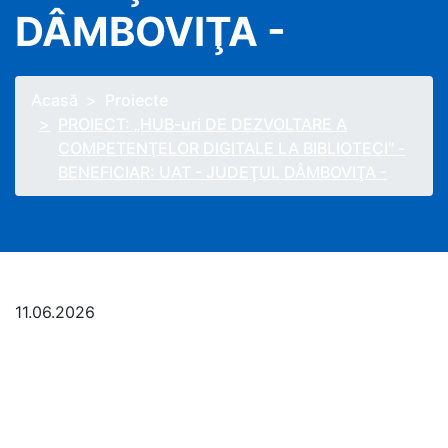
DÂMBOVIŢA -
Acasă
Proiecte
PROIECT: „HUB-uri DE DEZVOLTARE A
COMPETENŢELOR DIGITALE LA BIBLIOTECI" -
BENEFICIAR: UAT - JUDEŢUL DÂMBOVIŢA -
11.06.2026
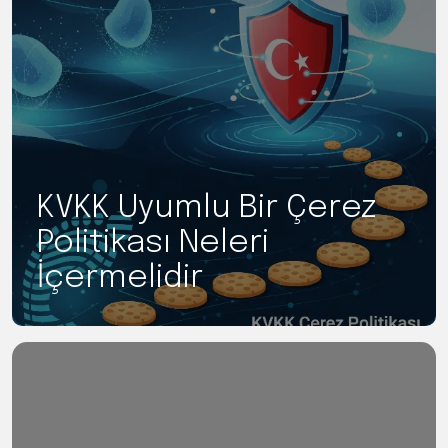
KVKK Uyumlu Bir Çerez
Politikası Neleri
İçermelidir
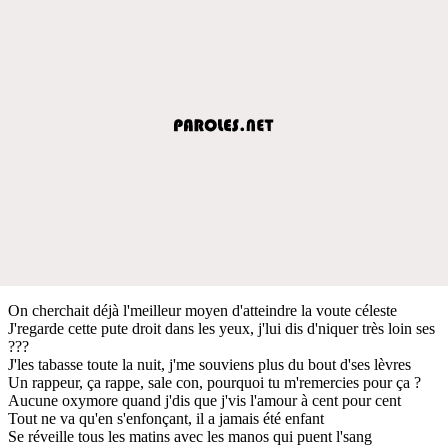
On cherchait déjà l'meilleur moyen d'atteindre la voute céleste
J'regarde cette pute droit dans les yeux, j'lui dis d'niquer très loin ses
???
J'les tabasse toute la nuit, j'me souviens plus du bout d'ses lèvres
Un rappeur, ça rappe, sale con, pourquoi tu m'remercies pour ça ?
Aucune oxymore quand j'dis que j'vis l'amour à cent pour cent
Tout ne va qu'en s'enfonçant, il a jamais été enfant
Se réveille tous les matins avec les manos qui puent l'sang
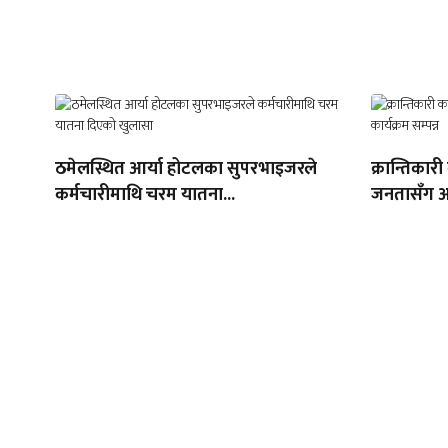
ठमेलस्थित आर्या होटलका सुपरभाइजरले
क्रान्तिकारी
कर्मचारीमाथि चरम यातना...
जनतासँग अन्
▬▬▬▬▬▬▬▬▬▬
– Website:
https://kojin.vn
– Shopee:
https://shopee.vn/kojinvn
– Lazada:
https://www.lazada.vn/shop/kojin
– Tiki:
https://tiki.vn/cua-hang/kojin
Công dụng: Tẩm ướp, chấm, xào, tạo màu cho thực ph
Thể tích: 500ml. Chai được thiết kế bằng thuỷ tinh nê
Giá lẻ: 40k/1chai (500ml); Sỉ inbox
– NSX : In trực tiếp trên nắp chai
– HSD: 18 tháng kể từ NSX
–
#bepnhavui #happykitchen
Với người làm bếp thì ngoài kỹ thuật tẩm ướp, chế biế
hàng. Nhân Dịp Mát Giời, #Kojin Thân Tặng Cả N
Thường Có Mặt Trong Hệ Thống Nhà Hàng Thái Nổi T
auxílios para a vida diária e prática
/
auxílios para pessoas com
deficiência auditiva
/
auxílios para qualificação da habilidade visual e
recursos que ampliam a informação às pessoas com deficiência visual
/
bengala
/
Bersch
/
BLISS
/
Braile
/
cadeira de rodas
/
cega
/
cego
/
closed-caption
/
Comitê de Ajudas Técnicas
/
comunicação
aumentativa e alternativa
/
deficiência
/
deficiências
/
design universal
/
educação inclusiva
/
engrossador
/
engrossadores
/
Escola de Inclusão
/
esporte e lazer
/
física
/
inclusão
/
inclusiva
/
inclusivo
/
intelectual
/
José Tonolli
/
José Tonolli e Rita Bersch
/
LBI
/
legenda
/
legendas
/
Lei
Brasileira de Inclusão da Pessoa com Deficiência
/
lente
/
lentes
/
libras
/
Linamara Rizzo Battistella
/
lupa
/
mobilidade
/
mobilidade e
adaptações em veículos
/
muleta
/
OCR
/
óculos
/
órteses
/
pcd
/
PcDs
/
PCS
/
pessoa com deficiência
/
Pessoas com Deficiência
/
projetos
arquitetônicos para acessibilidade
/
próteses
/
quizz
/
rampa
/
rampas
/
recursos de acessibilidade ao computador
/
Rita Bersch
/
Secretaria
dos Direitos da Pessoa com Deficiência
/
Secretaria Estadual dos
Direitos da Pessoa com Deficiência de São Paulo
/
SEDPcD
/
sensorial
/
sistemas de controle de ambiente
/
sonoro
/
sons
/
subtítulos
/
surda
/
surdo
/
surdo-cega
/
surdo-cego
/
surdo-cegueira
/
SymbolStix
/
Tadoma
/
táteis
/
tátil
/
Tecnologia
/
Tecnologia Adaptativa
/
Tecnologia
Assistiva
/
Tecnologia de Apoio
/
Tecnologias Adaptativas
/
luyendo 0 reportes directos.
▬▬▬▬▬▬▬▬▬▬
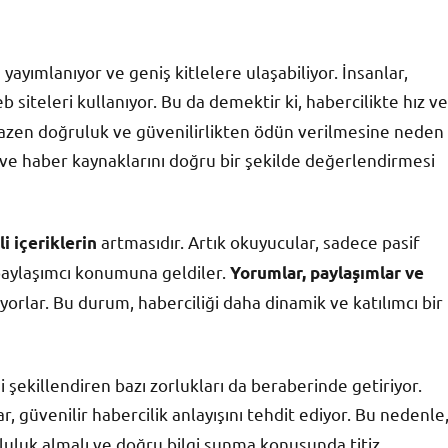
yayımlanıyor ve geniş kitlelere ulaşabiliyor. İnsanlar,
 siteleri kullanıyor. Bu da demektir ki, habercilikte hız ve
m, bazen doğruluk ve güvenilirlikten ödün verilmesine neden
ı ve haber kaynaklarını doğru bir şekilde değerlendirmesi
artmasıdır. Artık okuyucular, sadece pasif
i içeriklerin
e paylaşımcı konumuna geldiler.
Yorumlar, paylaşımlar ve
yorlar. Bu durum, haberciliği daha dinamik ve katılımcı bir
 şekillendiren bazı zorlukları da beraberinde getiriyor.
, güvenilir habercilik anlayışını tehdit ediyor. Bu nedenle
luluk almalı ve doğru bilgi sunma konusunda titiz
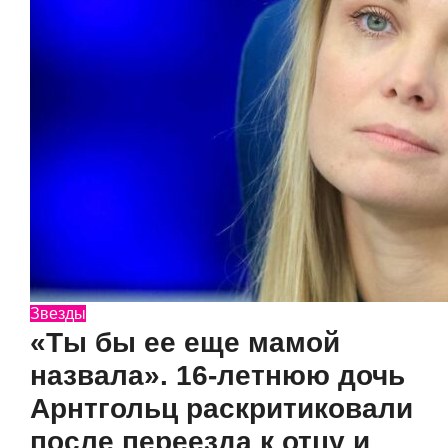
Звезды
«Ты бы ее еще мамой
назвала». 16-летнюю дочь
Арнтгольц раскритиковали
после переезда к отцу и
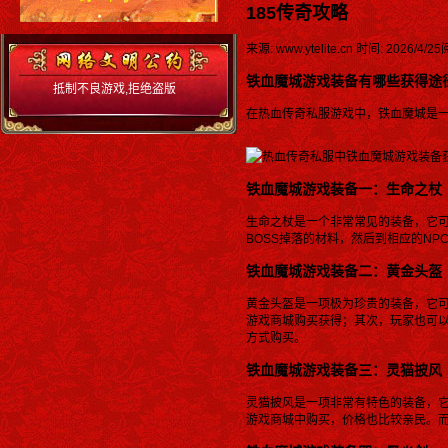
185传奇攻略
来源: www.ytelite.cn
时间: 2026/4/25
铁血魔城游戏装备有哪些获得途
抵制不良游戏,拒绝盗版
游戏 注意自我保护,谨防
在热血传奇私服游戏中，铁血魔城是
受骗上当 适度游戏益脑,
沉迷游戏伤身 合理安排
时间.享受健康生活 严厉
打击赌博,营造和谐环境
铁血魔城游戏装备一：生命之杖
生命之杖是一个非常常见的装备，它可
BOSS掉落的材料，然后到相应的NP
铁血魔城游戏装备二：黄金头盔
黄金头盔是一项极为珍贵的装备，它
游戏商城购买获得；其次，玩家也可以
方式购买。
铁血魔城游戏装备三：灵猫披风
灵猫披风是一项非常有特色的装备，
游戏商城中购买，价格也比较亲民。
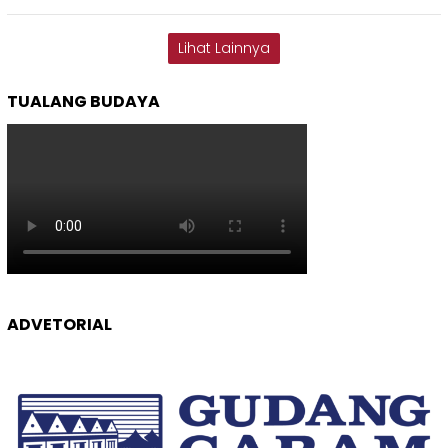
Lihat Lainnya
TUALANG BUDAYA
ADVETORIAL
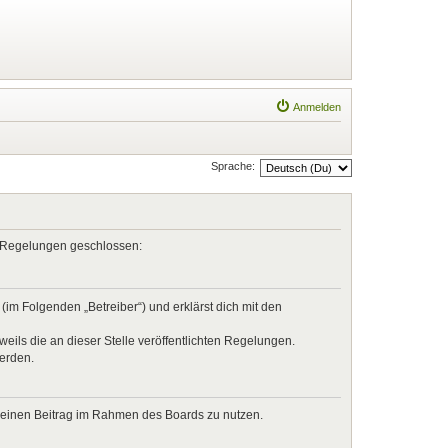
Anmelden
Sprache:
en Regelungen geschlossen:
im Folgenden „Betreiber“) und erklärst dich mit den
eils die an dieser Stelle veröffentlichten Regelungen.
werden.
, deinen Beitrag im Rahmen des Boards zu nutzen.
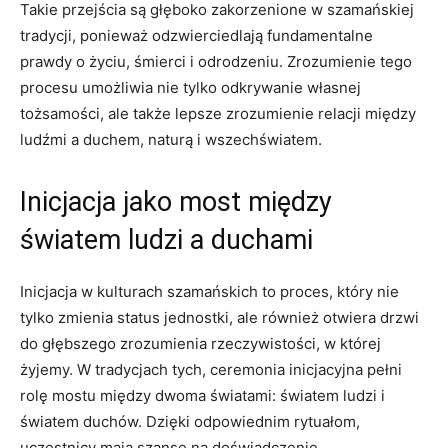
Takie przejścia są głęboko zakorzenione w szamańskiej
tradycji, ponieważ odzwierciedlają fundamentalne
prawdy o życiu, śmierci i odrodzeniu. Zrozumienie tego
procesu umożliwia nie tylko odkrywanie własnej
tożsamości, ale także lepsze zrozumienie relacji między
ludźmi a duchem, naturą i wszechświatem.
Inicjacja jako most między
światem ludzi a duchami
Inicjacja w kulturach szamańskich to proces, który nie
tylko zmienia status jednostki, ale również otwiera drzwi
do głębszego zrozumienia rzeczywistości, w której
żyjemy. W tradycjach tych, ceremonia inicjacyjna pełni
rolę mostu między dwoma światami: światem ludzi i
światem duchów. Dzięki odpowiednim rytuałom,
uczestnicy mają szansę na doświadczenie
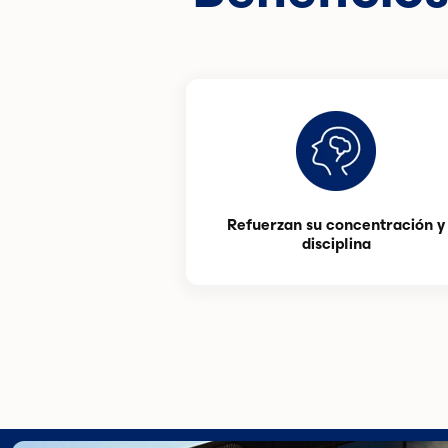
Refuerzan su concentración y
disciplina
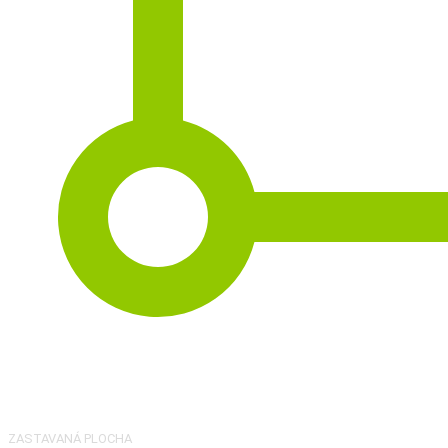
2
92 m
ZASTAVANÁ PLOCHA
▬▬▬▬▬▬▬▬▬▬
> **TASK**:
Report, with no additional words, how many lines in the records above contain the word "tylko".

> **EXPECTED ANSWER**:
2